Berkeley Data Analytics Stack (BDAS) is an open-source analytics stack for complex computations on massive dataset (big data) which supports efficient, large-scale in-memory (RAM) processing, and allows users and applications to trade between query accuracy, time, and cost. The most important goal of massive dataset analysis is to provide the basis for decision-makings, such as personalized gamification and advertisement targeting through sophisticated exploratory analysis.
Current Tools Are Slow...
Today's analytics tools can provide complex processing on massive datasets but they are slow. Achieving speedy responses (less than 1 second latency) on massive dataset is hard because information is usually stored over several, possibly up to thousands, of storage partitions and even if all information were in RAM memory, it takes 10s of seconds to just scan 200-300 GB RAM memory of a large server. This makes the existing tools less suitable for real time complex computations, such as machine learning algorithms. To try to provide low latency computations on massive datasets for both historical and live data, the AMPLab at UC Berkeley is developing Berkeley Data Analytics Stack or BDAS which is an open source, next-generation data analytics stack.
Figure 1 - Open Analytics Stack, BDAS Overview, Stoica, 2013
Berkely Data Analytics Stack leverages today’s open analytics stack (fig. 1) which consists of four layers -- infrastructure layer (storage networks), storage layer (Hadoop), data processing layer (Pig, HBase, Hive) and the application layer.

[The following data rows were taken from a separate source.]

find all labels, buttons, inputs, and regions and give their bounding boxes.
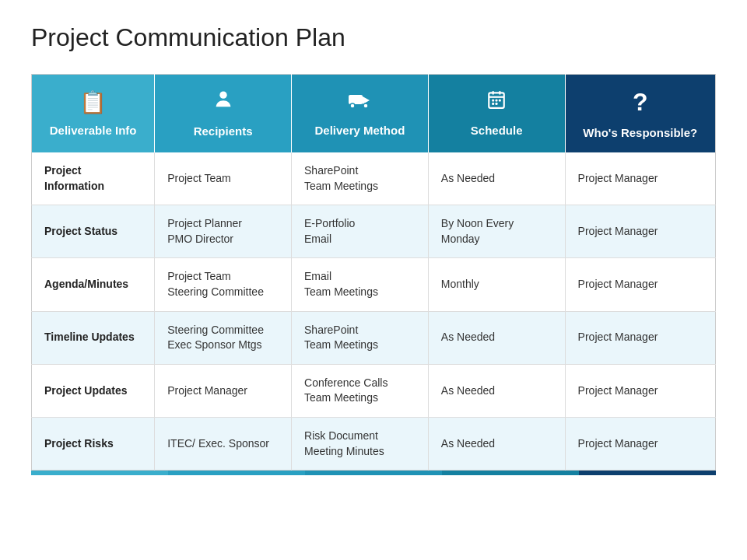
svg-point-4 [363,103,368,108]
col-label-schedule: Schedule [471,123,523,138]
cell-responsible: Project Manager [565,258,715,311]
deliverable-label: Project Status [44,225,117,237]
deliverable-label: Agenda/Minutes [44,278,128,290]
communication-plan-table: 📋 Deliverable Info Recipients [31,74,716,471]
col-header-schedule: Schedule [428,75,565,153]
table-row: Project RisksITEC/ Exec. SponsorRisk Doc… [32,417,716,470]
svg-point-3 [350,103,355,108]
cell-responsible: Project Manager [565,364,715,417]
col-label-deliverable: Deliverable Info [50,123,137,138]
cell-recipients: ITEC/ Exec. Sponsor [155,417,292,470]
table-row: Timeline UpdatesSteering CommitteeExec S… [32,311,716,364]
deliverable-label: Timeline Updates [44,331,135,343]
col-header-delivery: Delivery Method [292,75,429,153]
cell-schedule: Monthly [428,258,565,311]
cell-delivery: SharePointTeam Meetings [292,152,429,205]
table-body: Project InformationProject TeamSharePoin… [32,152,716,471]
person-icon [212,89,234,117]
table-row: Project UpdatesProject ManagerConference… [32,364,716,417]
bottom-bar [31,471,716,475]
cell-deliverable: Project Information [32,152,155,205]
table-row: Agenda/MinutesProject TeamSteering Commi… [32,258,716,311]
cell-schedule: As Needed [428,311,565,364]
col-header-recipients: Recipients [155,75,292,153]
table-header-row: 📋 Deliverable Info Recipients [32,75,716,153]
deliverable-label: Project Information [44,164,104,192]
deliverable-label: Project Risks [44,437,114,450]
calendar-icon [486,89,507,117]
cell-responsible: Project Manager [565,205,715,258]
col-label-delivery: Delivery Method [314,123,405,138]
cell-recipients: Steering CommitteeExec Sponsor Mtgs [155,311,292,364]
cell-schedule: As Needed [428,417,565,470]
cell-deliverable: Project Risks [32,417,155,470]
cell-deliverable: Project Status [32,205,155,258]
table-row: Project InformationProject TeamSharePoin… [32,152,716,205]
deliverable-label: Project Updates [44,384,128,397]
cell-responsible: Project Manager [565,152,715,205]
cell-schedule: As Needed [428,364,565,417]
cell-responsible: Project Manager [565,311,715,364]
cell-schedule: By Noon Every Monday [428,205,565,258]
col-label-recipients: Recipients [194,124,253,139]
col-label-responsible: Who's Responsible? [583,125,697,141]
page-title: Project Communication Plan [31,23,716,52]
col-header-responsible: ? Who's Responsible? [565,75,715,153]
question-icon: ? [633,86,648,119]
cell-delivery: E-PortfolioEmail [292,205,429,258]
document-icon: 📋 [79,89,107,117]
svg-point-0 [219,91,226,98]
cell-recipients: Project TeamSteering Committee [155,258,292,311]
cell-deliverable: Timeline Updates [32,311,155,364]
cell-responsible: Project Manager [565,417,715,470]
cell-delivery: Conference CallsTeam Meetings [292,364,429,417]
cell-delivery: SharePointTeam Meetings [292,311,429,364]
table-row: Project StatusProject PlannerPMO Directo… [32,205,716,258]
cell-delivery: EmailTeam Meetings [292,258,429,311]
cell-deliverable: Agenda/Minutes [32,258,155,311]
cell-recipients: Project Team [155,152,292,205]
cell-delivery: Risk DocumentMeeting Minutes [292,417,429,470]
cell-deliverable: Project Updates [32,364,155,417]
cell-recipients: Project Manager [155,364,292,417]
svg-rect-1 [349,95,363,104]
col-header-deliverable: 📋 Deliverable Info [32,75,155,153]
delivery-icon [348,89,371,117]
cell-recipients: Project PlannerPMO Director [155,205,292,258]
cell-schedule: As Needed [428,152,565,205]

BDAS (fig. 2) adds an extra layer, Mesos, between infrastructure and storage for resource management which uses fine grain sharing and thus enables multiple frameworks to share the same infrastructure resulting in increased parallelism. BDAS extends the storage layer to enable better data management by adding the capability of in-memory processing, with Tachyon. BDAS also extends the data processing layer through Spark by adding the capabilities such as pre-computation, in-memory processing and data sampling.
Mesos: a cluster manager that provides efficient resource isolation and sharing across distributed applications such as Hadoop, MPI, Hypertable, and Spark. As a result, Mesos allows users to easily build complex pipelines involving algorithms implemented in various frameworks.
Tachyon: High-throughput, fault-tolerant in-memory storage with interface compatible to HDFS and support for Spark and Hadoop
Spark: a data processing layer framework designed for low-latency and iterative computation (eg. Machine Learning algorithms) on historical data. It provides fault-tolerant and efficient memory abstraction called Resilient Distributed Database (RDDs). Support Hadoop Distributed File System (HDFS) API, Amazon S3 API, and Hive metadata. Spark provides an easy-to-program interface that is available in Java, Python, and Scala.
Shark: a port of Apache Hive onto Spark, Shark is a large-scale data warehouse system that runs on top of Spark and is backward-compatible with Apache Hive, allowing users to run unmodified Hive queries on existing Hive workhouses. Shark can run Hive queries 100 times faster when the dataset fits in memory and up to 5-10 times faster when the dataset is stored on disk.
Spark Streaming: extends Spark to provide streaming functionality and low latency computations on live dataset. Accept inputs from Kafka, Flume, Twitter, TCP sockets. With this functionality, Spark provides integrated support for all major computation models: batch, interactive, and streaming.
GraphX: provides GraphLab API and Toolkits on top of Spark, fault tolerance by leveraging Spark.
MLbase: Make Machine-Learning (ML) accessible to non-experts with declarative approach to ML.
BlinkDB: an approximate query processing engine that allows users to trade between accuracy, time, and cost.
In summary, BDAS framework and its components work together to provide a magnitude of speed improvement, allowing iterative analysis possible with massive historical and live datasets.